5. Heartbeat Optimization
markdown
Prompt: Help me optimize OpenClaw heartbeat configuration:
1) Set work hour interval to 45-60 minutes
2) Set 23:00-08:00 at night as silent period
3) Streamline HEARTBEAT.md to the minimum number of lines
4) Merge scattered check tasks into heartbeat for batch execution
6. Precise Retrieval: Use qmd to Save 90% Input Token
When the agent looks up information, it defaults to "reading the full text" – a 500-line file is 3000-5000 tokens, but it only needs 10 lines from it. 90% of input tokens are wasted.
qmd is a local semantic retrieval tool that builds a full-text + vector index, allowing the agent to pinpoint paragraphs instead of reading the entire file. All computed locally, zero API cost.
Use with mq (Mini Query): Preview directory structure, precise paragraph extraction, keyword search – only read the needed 10-30 lines each time.
markdown
Prompt:
Help me configure qmd knowledge base retrieval to save tokens.
Github address: https://github.com/tobi/qmd
Needs:
1) Install qmd
2) Build index for the working directory
3) Add retrieval rules in AGENTS.md, force agent to prioritize qmd/mq search over direct read full text
4) Set up scheduled index updates
Actual effect: Each information lookup dropped from 15000 tokens to 1500 tokens, a 90% reduction.
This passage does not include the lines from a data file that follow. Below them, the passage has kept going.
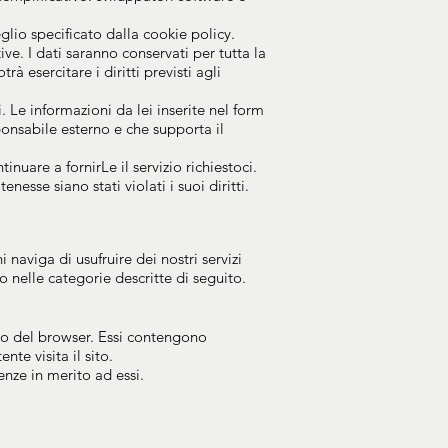
glio specificato dalla cookie policy.
ive. I dati saranno conservati per tutta la
à esercitare i diritti previsti agli
i. Le informazioni da lei inserite nel form
ponsabile esterno e che supporta il
nuare a fornirLe il servizio richiestoci.
esse siano stati violati i suoi diritti.
 naviga di usufruire dei nostri servizi
no nelle categorie descritte di seguito.
rno del browser. Essi contengono
te visita il sito.
enze in merito ad essi.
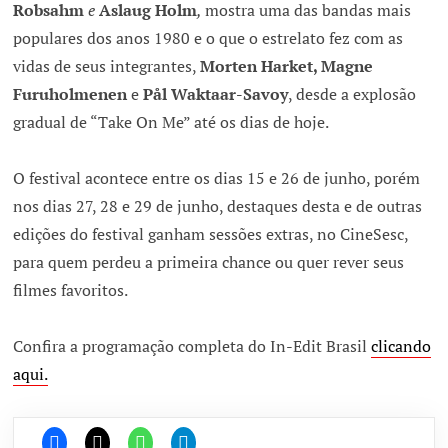
Robsahm
e
Aslaug Holm
,
mostra uma das bandas mais
populares dos anos 1980 e o que o estrelato fez com as
vidas de seus integrantes,
Morten Harket, Magne
Furuholmenen
e
Pål Waktaar-Savoy
, desde a explosão
gradual de “Take On Me” até os dias de hoje.
O festival acontece entre os dias 15 e 26 de junho, porém
nos dias 27, 28 e 29 de junho, destaques desta e de outras
edições do festival ganham sessões extras, no CineSesc,
para quem perdeu a primeira chance ou quer rever seus
filmes favoritos.
Confira a programação completa do In-Edit Brasil
clicando
aqui.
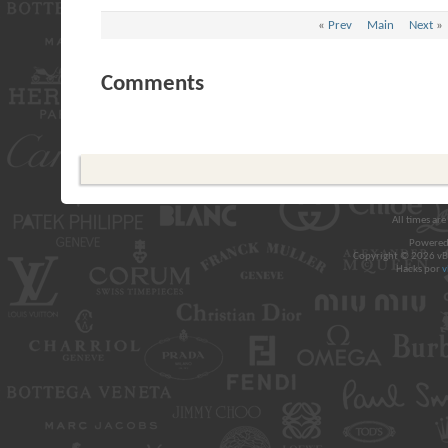
«
Prev
Main
Next
»
Comments
All times ar
Powered
Copyright © 2026 vBul
Hacks por
v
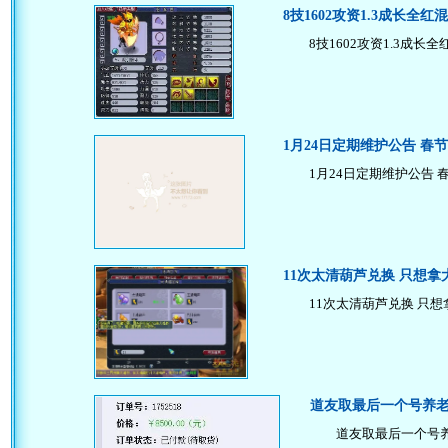
8技1602攻资1.3成长全
8技1602攻资1.3成长
1月24日定期维护公告 春
1月24日定期维护公告 
11次太清葫芦兑换 只想
11次太清葫芦兑换 只想
道友取最后一个号养老
道友取最后一个号养老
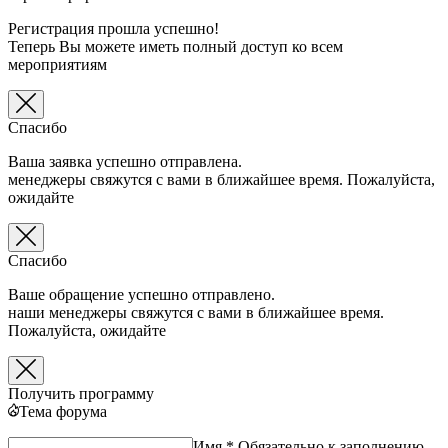
Регистрация прошла успешно!
Теперь Вы можете иметь полный доступ ко всем
мероприятиям
Спасибо
Ваша заявка успешно отправлена.
менеджеры свяжутся с вами в ближайшее время. Пожалуйста,
ожидайте
Спасибо
Ваше обращение успешно отправлено.
наши менеджеры свяжутся с вами в ближайшее время.
Пожалуйста, ожидайте
Получить программу
Тема форума
Имя *
Обязательно к заполнению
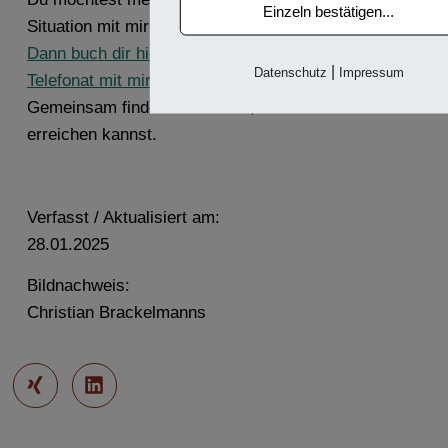
Einzeln bestätigen...
Situation mit mir teilen?
Dann buch dir hier einen Termin für ein kostenloses
|
Datenschutz
Impressum
Telefonat mit mir.
Gemeinsam finden wir heraus, wie du deine Ziele
erreichen kannst.
Verfasst / Aktualisiert am:
28.01.2025
Bildnachweis:
Christian Brackelmanns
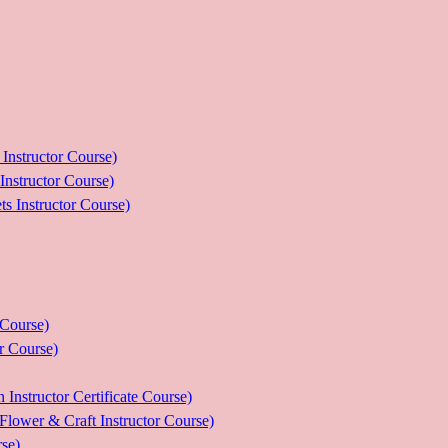
ructor Course)
uctor Course)
tructor Course)
ourse)
Course)
tor Certificate Course)
 Craft Instructor Course)
se)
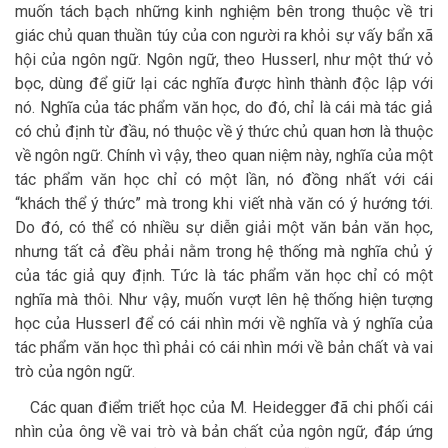
muốn tách bạch những kinh nghiệm bên trong thuộc về tri
giác chủ quan thuần túy của con người ra khỏi sự vấy bẩn xã
hội của ngôn ngữ. Ngôn ngữ, theo Husserl, như một thứ vỏ
bọc, dùng để giữ lại các nghĩa được hình thành độc lập với
nó. Nghĩa của tác phẩm văn học, do đó, chỉ là cái mà tác giả
có chủ định từ đầu, nó thuộc về ý thức chủ quan hơn là thuộc
về ngôn ngữ. Chính vì vậy, theo quan niệm này, nghĩa của một
tác phẩm văn học chỉ có một lần, nó đồng nhất với cái
“khách thể ý thức” mà trong khi viết nhà văn có ý hướng tới.
Do đó, có thể có nhiều sự diễn giải một văn bản văn học,
nhưng tất cả đều phải nằm trong hệ thống mà nghĩa chủ ý
của tác giả quy định. Tức là tác phẩm văn học chỉ có một
nghĩa mà thôi. Như vậy, muốn vượt lên hệ thống hiện tượng
học của Husserl để có cái nhìn mới về nghĩa và ý nghĩa của
tác phẩm văn học thì phải có cái nhìn mới về bản chất và vai
trò của ngôn ngữ.
Các quan điểm triết học của M. Heidegger đã chi phối cái
nhìn của ông về vai trò và bản chất của ngôn ngữ, đáp ứng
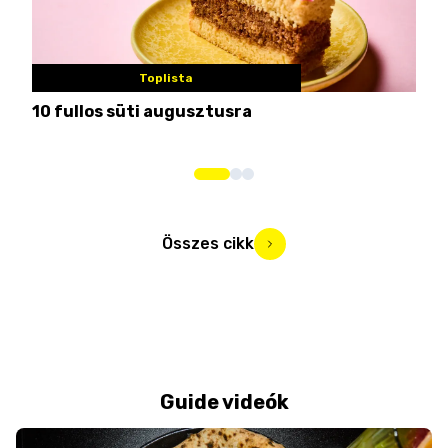
Toplista
10 fullos süti augusztusra
Nem
me
Összes cikk
Guide videók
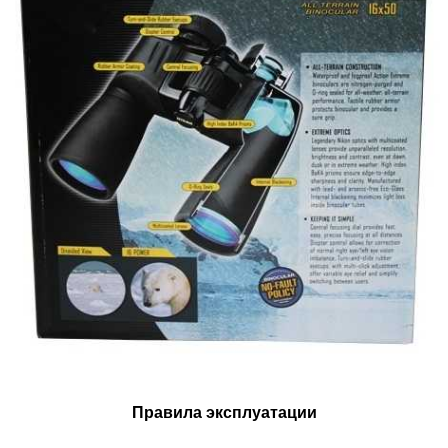
Правила эксплуатации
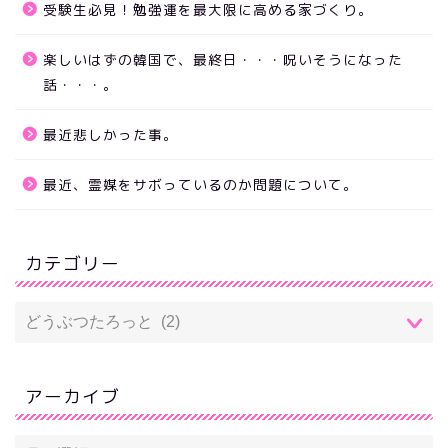
受験生必見！勉強運を最大限に高める家づくり。
楽しいはずの韓国で、最終日・・・呪いそうになった
話・・・。
最近悲しかった事。
最近、霊媒をサボっているのか問題について。
カテゴリー
アーカイブ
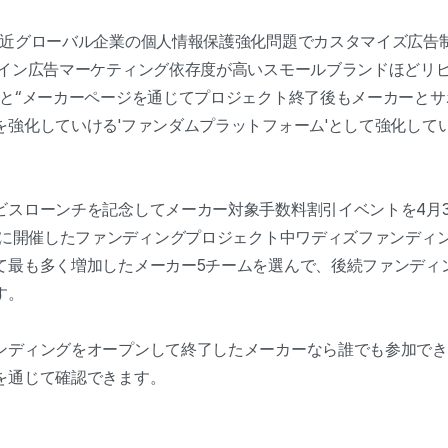
最近グローバル企業の個人情報保護強化問題でカスタマイズ広告制
ライン広告マーケティング依存度が高いスモールブランドほどリ
”と“メーカーページを通じてプロジェクト終了後もメーカーと
を強化していける'ファンダムプラットフォーム'として強化して
ビスローンチを記念してメーカー対象手数料割引イベントを4月3
間内に開催したファンディングプロジェクト中ワディズファンディ
て最も多く増加したメーカー5チームを選んで、後続ファンディ
す。
ンディングをオープンして終了したメーカーなら誰でも参加でき
を通じて確認できます。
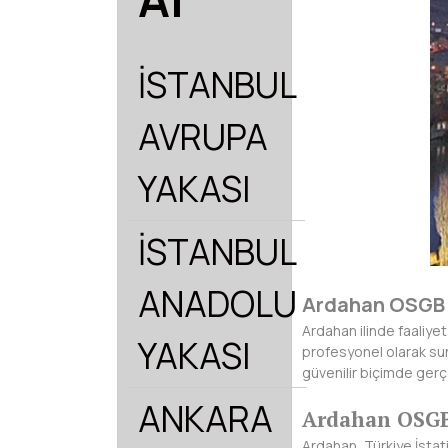
İSTANBUL
AVRUPA
YAKASI
İSTANBUL
ANADOLU
Ardahan OSGB 
Ardahan ilinde faaliyet
YAKASI
profesyonel olarak sunu
güvenilir biçimde gerç
ANKARA
Ardahan OSGB 
Ardahan, Türkiye İstat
Difference from memorySearch: memorySearch manages "memories" (MEMORY.md), qmd manages "looking up information" (custom knowledge base), they do not affect each other.
7. Memory Search Choice
markdown
Prompt: Help me configure OpenClaw's memorySearch.
If I don't have many memory files (dozens of md),
recommend using local embedding or Voyage AI?
Please explain the cost and retrieval quality differences of each.
Simple conclusion: Use local embedding for few memory files (zero cost), use Voyage AI for high multilingual needs or many files (200 million tokens per account free).
8. Ultimate Configuration Checklist
markdown
Prompt:
Please help me optimize OpenClaw configuration in one go to save tokens to the maximum extent, execute according to the following checklist:
Change default model to Sonnet, only reserve Opus for creative/analysis tasks
Streamline AGENTS.md / SOUL.md / MEMORY.md
Downgrade all cron tasks to Sonnet + merge + reduce frequency
Heartbeat interval 45 minutes + nighttime silence
Configure qmd precise retrieval to replace full-text reading
workspaceFiles only keep necessary files
Regularly streamline memory files, control MEMORY.md within 2000 tokens
Configure once, benefit long-term:
1. Model Tiering — Sonnet daily, Opus critical, save 60-80%
2. Context Slimming — Streamline files + qmd precise retrieval, save 30-90% input token
3. Reduce Calls — Merge cron, extend heartbeat, enable silent period
Sonnet 4 is already very strong, can't feel the difference in daily use. Just switch to Opus when you really need it.
Based on multi-agent system practical experience, data are desensitized estimates.